As these lines suggest, the man in the couple enjoyed his birthday because of the weather- permitting access to working in the garden. This was not possible where he used to live, namely on the prairies, because of the longer winters. As horticultural researchers posit, gardening contributes to both physical and mental well-being, and it particularly prevents depression (Ng et al. 2). Accordingly, tending the garden allows the man in the poem to counter the sadness of remembering on his birthday those dear ones that have already passed away. Similarly, the following comment on ageing is framed by a showing-through of feelings, which is somehow triggered by the man’s close connection to the land:

“Earlier in bed, your hands cold from the soil, / I wept after I cried out, not knowing why”

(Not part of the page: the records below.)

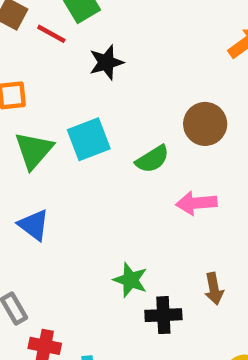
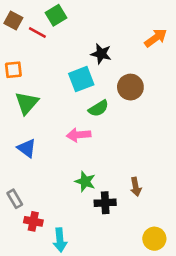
black star: (106, 62) -> (101, 54), moved, turned 30
cyan square: (89, 139) -> (81, 79), moved
pink arrow: (196, 203) -> (79, 135), moved

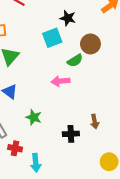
green semicircle: (99, 108) -> (75, 60), moved
pink arrow: (79, 135) -> (61, 81), moved
green star: (85, 181) -> (34, 117), moved

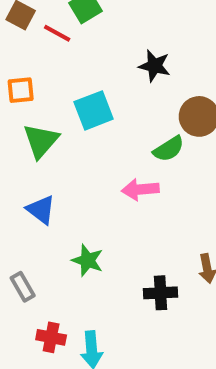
cyan square: (52, 38) -> (94, 110), moved
red cross: (15, 148) -> (51, 337), moved

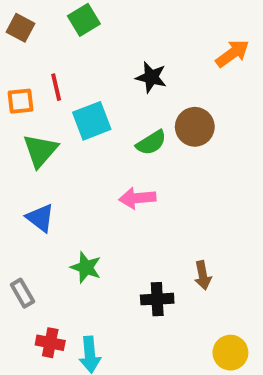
red line: (57, 33) -> (56, 87), moved, turned 48
green semicircle: (169, 149) -> (151, 143), moved

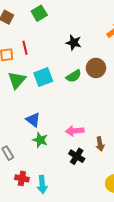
cyan square: (92, 121) -> (43, 77), moved
pink arrow: (137, 198) -> (75, 131), moved
blue triangle: (40, 218) -> (33, 120), moved
black cross: (157, 299) -> (77, 156), turned 35

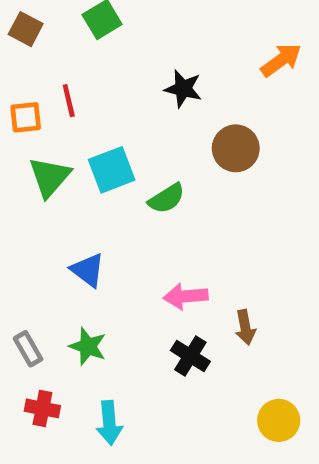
green semicircle: (74, 76) -> (167, 198), moved
green star: (40, 140) -> (88, 346), moved
red cross: (22, 178) -> (42, 408), moved

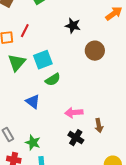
red line: (69, 101) -> (25, 31), turned 40
green semicircle: (167, 198) -> (53, 80), moved
green star: (88, 346) -> (33, 143), moved

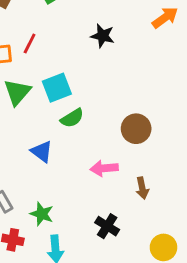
brown circle: (95, 51) -> (136, 129), moved
black cross: (76, 138) -> (107, 226), moved

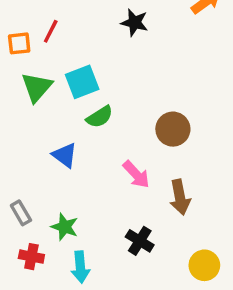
pink arrow: (104, 168) -> (136, 174), turned -128
brown arrow: (142, 188) -> (180, 197), size x1.4

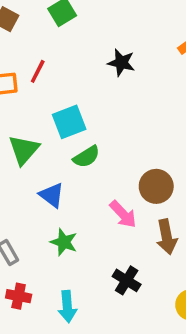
green triangle: (37, 87) -> (24, 150), moved
brown circle: (173, 129) -> (156, 186), moved
green star: (65, 227) -> (64, 242), moved

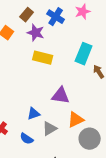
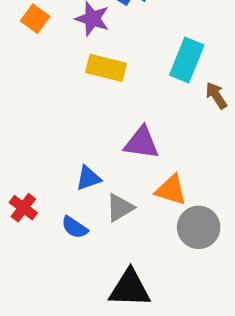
orange triangle: (76, 120) -> (171, 190), turned 42

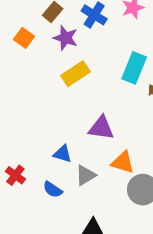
yellow rectangle: (106, 68) -> (76, 74), turned -48
blue triangle: (88, 178) -> (63, 154), turned 36

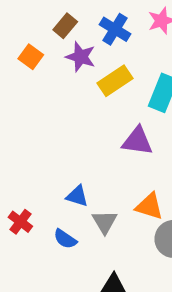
yellow rectangle: (76, 74) -> (115, 81), moved
purple triangle: (101, 128) -> (137, 141), moved
gray triangle: (86, 175) -> (105, 222), turned -30

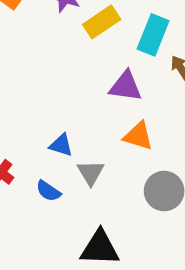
orange triangle: (149, 206) -> (138, 136), moved

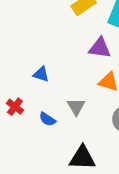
blue triangle: (61, 145) -> (41, 74), moved

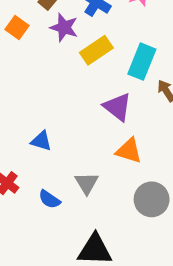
purple triangle: (100, 48) -> (118, 107), turned 30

(ll. 30-31). In turn, such feelings of sadness might have also surfaced because of the female persona’s remembrance of the death of her mother in-law and the love she professed for her son, as expressed by the jumpers she knitted for her son, and which the son wears to work in the garden. Alternatively, both the awareness of growing older – as

depicted by the man’s entering late middle-age – and the death of the man’s mother may serve as a reminder of the inevitability of death. In this vein, the persona’s shedding of tears symbolises anxiety towards not only her future mortality, but especially her spouse’s one. According to psychologists Victor Florian and Mario Mikulincer, “this need to face one’s own mortality after a recent loss may lead adults to recognize and deal with the consequences of death for different life aspects, and thereby spread the effects of that loss over most of the components of fear of death” (6). In this light, the source of the persona’s anxiety in the poem might be particularly related to future widowhood and its associated feelings of loneliness. As psychologist Kate M. Bennet and gerontologist Christina Victor assert, “[l]oneliness has been reported as a feature of widowhood from the earliest studies” (35). Even though the negative emotional outcomes of ageing into later life – namely loneliness and bereavement – are present in the poem, the ageing process itself is not demonized. In its stead, the love that the couple share – as shown in the poem through their sexualities – allows for a sense of welcome continuity in the affective-sexual area throughout the couple’s life-courses: “Fifteen years together and some days / there’s such pleasure in our bodies / as they move through the seasons” (ll. 32-34). Crozier uses hyperbolic images in the poem which intend to discard common perceptions of decaying flesh as disgusting, in the sense of Kathleen Woodward’s notion of unwatchability of older individual’s nudes (Figuring Age). As a result, the poem puts forward not only an acceptance of the changes brought about by the ageing process, but also the advantages for the maturity of a relationship to grow old together:

. . . far

from the beauty they [our bodies] were born to. Now they shine like parchment, worn by fingers,

by the spittle on the thumb as we turn

a page. (ll. 34-38)

The advantages described in this quotation are in line with Linn Sandberg’s theory of Affirmative Old Age, according to which “sexuality and ageing are analysed . . . as positive difference” (19) in order to overcome the common dichotomy within discourses of ageing of the decline narrative versus positive and successful ageing. From this perspective, while Crozier depicts the middle-aged couple’s skin as having lost the elastic properties of young skin, she also compares it to parchment, a valuable format on which manuscripts used to be written. In addition, the middle-aged couple’s skin is described with the verb “shine,” to which only positive connotations are attached. In this case the skin/parchment shines because the pages of their bodies have been turned many times, thus suggesting that their bodies have turned to each other for love and emotional support on many occasions. That is why they can understand each other very well: “We read each other, nearsightedly, / hands and tongues and even toes find where / the skin gives way”

(ll. 38-40). Thus, difference in skin characteristics is seen as positive difference in line with Sandberg’s theory.